Project 9: Zombie Hunter

Create and detect zombie processes, then build a cleanup advisory tool.

Quick Reference

Attribute Value
Difficulty Advanced
Time Estimate 1 week
Language C (Alternatives: Rust, Python, Go)
Prerequisites Project 4 and 8
Key Topics wait(), SIGCHLD, process states

1. Learning Objectives

By completing this project, you will:

  1. Create zombies intentionally and observe their state.
  2. Detect zombies using /proc and ps.
  3. Identify parent processes responsible for reaping.
  4. Provide remediation steps for zombie cleanup.

2. Theoretical Foundation

2.1 Core Concepts

  • Zombie state: A dead child that has not been reaped by the parent.
  • wait() family: The only proper way to collect exit status.
  • SIGCHLD: Signal delivered when a child changes state.

2.2 Why This Matters

Zombie accumulation indicates buggy process management and can exhaust PID space over time.

2.3 Historical Context / Background

Unix keeps a short-lived process table entry for dead children to allow parents to read exit status.

2.4 Common Misconceptions

  • “You can kill a zombie”: Zombies are already dead; you must fix the parent.

3. Project Specification

3.1 What You Will Build

A small suite: a zombie creator, a scanner that lists zombies, and a report that points to the parent process and suggested fix.

3.2 Functional Requirements

  1. Create a zombie with a parent that never calls wait().
  2. Scan /proc for processes with state Z.
  3. Identify and report parent process and age.

3.3 Non-Functional Requirements

  • Safety: Keep test zombies in a controlled environment.
  • Reliability: Handle races where zombies disappear.
  • Usability: Provide clear remediation notes.

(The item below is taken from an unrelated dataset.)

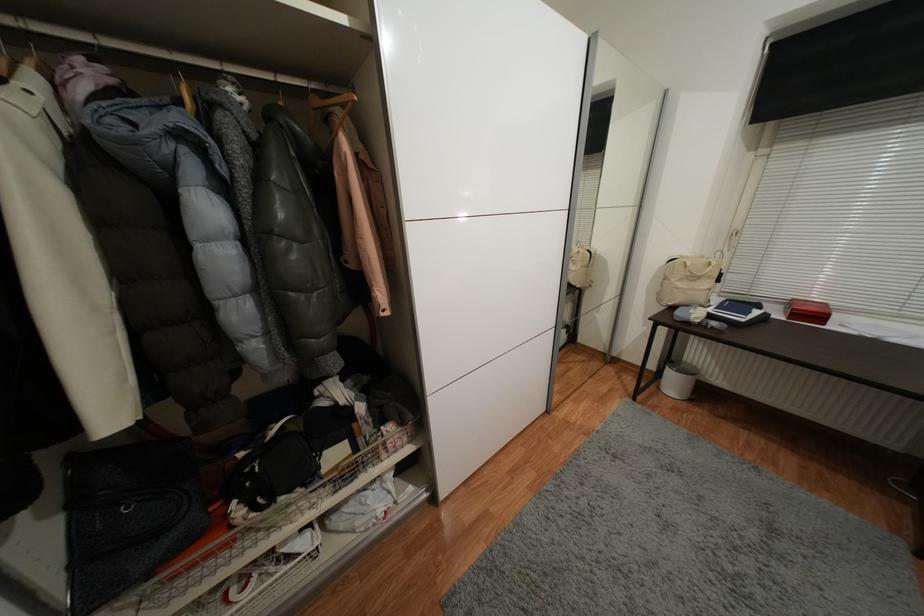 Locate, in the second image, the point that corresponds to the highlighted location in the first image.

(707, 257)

3.4 Example Usage / Output

$ ./zombie-hunter --scan
PID  PPID  AGE   CMD
1234 1200  5m    zombie-child

3.5 Real World Outcome

You will list zombies and see which parents are responsible. Example:

$ ./zombie-hunter --scan
PID  PPID  AGE   CMD
1234 1200  5m    zombie-child

4. Solution Architecture

4.1 High-Level Design

create zombie -> scan /proc -> detect state Z -> map to parent -> report

4.2 Key Components

Component Responsibility Key Decisions
Zombie creator Fork and exit child Parent sleeps
Scanner Read /proc//stat Check state field
Reporter Map PPID to cmd Suggest remediation

4.3 Data Structures

struct ZombieInfo { pid_t pid; pid_t ppid; time_t start; };

4.4 Algorithm Overview

Key Algorithm: Zombie Scan

  1. Iterate /proc/*/stat.
  2. Parse state field.
  3. If state == ‘Z’, record PID/PPID.

Complexity Analysis:

  • Time: O(n) for n processes
  • Space: O(z) zombies

5. Implementation Guide

5.1 Development Environment Setup

gcc --version

5.2 Project Structure

project-root/
├── zombie_creator.c
├── zombie_hunter.c
└── README.md

5.3 The Core Question You’re Answering

“Why do zombie processes exist, and how do you get rid of them safely?”

5.4 Concepts You Must Understand First

Stop and research these before coding:

  1. Process exit lifecycle
  2. wait()/waitpid() semantics
  3. SIGCHLD handling

5.5 Questions to Guide Your Design

Before implementing, think through these:

  1. How will you compute zombie age?
  2. What should the tool recommend if parent is PID 1?
  3. How do you avoid false positives?

5.6 Thinking Exercise

Manual zombie

Create a zombie using fork and confirm it with ps -o pid,ppid,stat,cmd.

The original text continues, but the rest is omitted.